Brad Glick, DO, FAAD: We want to look first that patients that switch from one agent to another have a successful response with a low-event profile or no event profile. Many of the clinical trials, and I think this speaks to all the questions that you've asked me in a way if we want to discuss some clinical trial data, there are a number of clinical trials, for instance, from the Voyage 1 and Voyage 2 trials, where we have an aging like you geselkumab, which is compared to adalimumab. We have patients that are in the clinical trial that may not be completely reaching the benchmark for the trial, which is, for instance, a PASI 90 or clear a minimal disease. And when they cross over, those individuals, even those that were having reasonably successful responses, are able to reach high responses or higher responses when shifted over to a more targeted therapy like an interleukin 23 blocker such as geselkumab.
And we see this in a number of clinical trials. It's helpful information from a practical sense, because if someone's doing well on a product like adalimumab, then we keep them on therapy. But if they're not performing well, and they have to shift over, we've learned from the clinical trial data that patients can achieve even higher level responses, with very representable safety profiles comparable to a drug like the market leader in adalimumab.

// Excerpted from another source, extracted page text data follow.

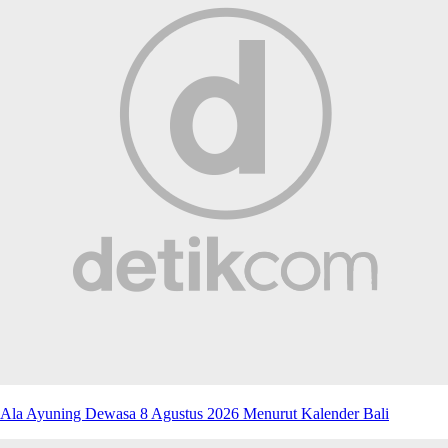
Ala Ayuning Dewasa 8 Agustus 2026 Menurut Kalender Bali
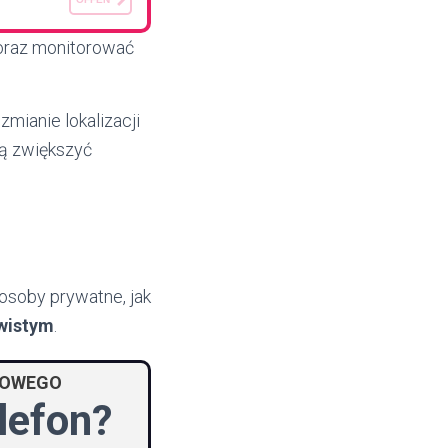
 oraz monitorować
mianie lokalizacji
gą zwiększyć
 osoby prywatne, jak
wistym
.
KOWEGO
elefon?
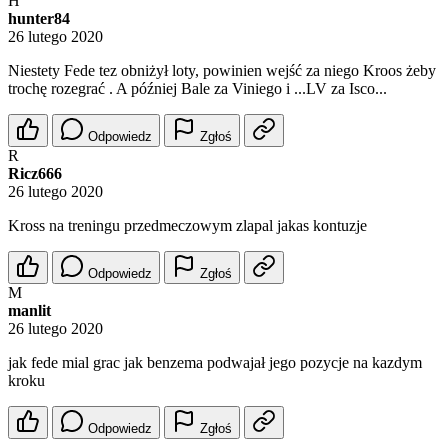
H
hunter84
26 lutego 2020
Niestety Fede tez obniżył loty, powinien wejść za niego Kroos żeby
trochę rozegrać . A później Bale za Viniego i ...LV za Isco...
Odpowiedz
Zgłoś
R
Ricz666
26 lutego 2020
Kross na treningu przedmeczowym zlapal jakas kontuzje
Odpowiedz
Zgłoś
M
manlit
26 lutego 2020
jak fede mial grac jak benzema podwajał jego pozycje na kazdym
kroku
Odpowiedz
Zgłoś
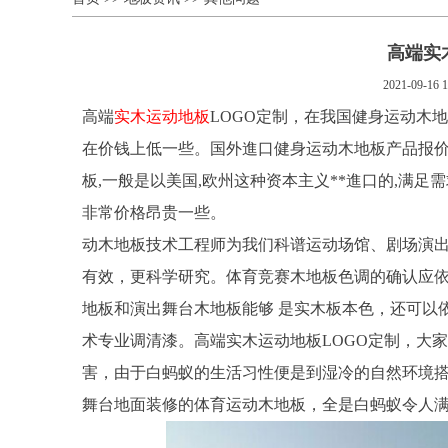
高端实
2021-09-16 1
高端
实木运动地板
LOGO定制，在我国健身运动木
在价钱上低一些。国外進口健身运动木地板产品报价
板,一般是以美国,欧州这种资本主义**進口的,满足需
非常价格昂贵一些。
动木地板技术工程师为我们科谱运动场馆、剧场演
有效，更科学研究。体育竞赛木地板色调的确认应
地板和演出舞台木地板能够 是实木板本色，还可以
术专业调清漆。高端实木运动地板LOGO定制，大
害，由于白蚂蚁的生活习性便是到湿冷的自然环境
舞台地面装修的体育运动木地板，全是白蚂蚁令人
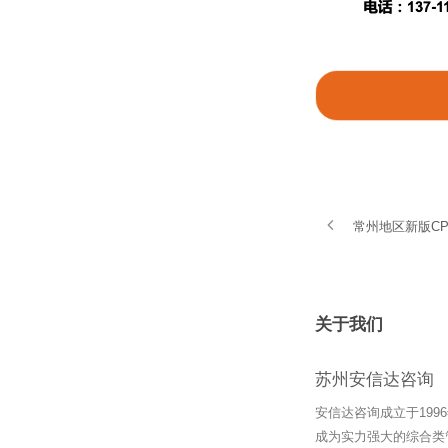
常州地区新版C
关于我们
苏州安信达咨询
安信达咨询成立于19
成为实力强大的综合类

And so we really have been able to extract a lot of this very helpful information for use in the trenches where I practice. And there are many examples. And most of the modern-day clinical trials have comparateur arms, and so we're able to see how patients who will perform, they may have done an older agent, let's pick one like interleukin 12, 23 inhibitor, and doing well for quite some time and they may get somewhat of a loss of response or for whatever reason they had to go off of therapy, let's say for a surgery, they try to go back on therapy, they don't achieve the responses that they have had previously. We have clinical trial data that indicates that patients that crossover from some of the older agents that we have into some of the newer, more highly effective agents like the interleukin 17 and 23 blockers, that they could have highly successful responses, psoriasis area and severity index responses of 90 or 100. In high percentages of patients when they cross over from older agents to some of the newer agents as we see in clinical trials, as I just referenced a couple moments ago.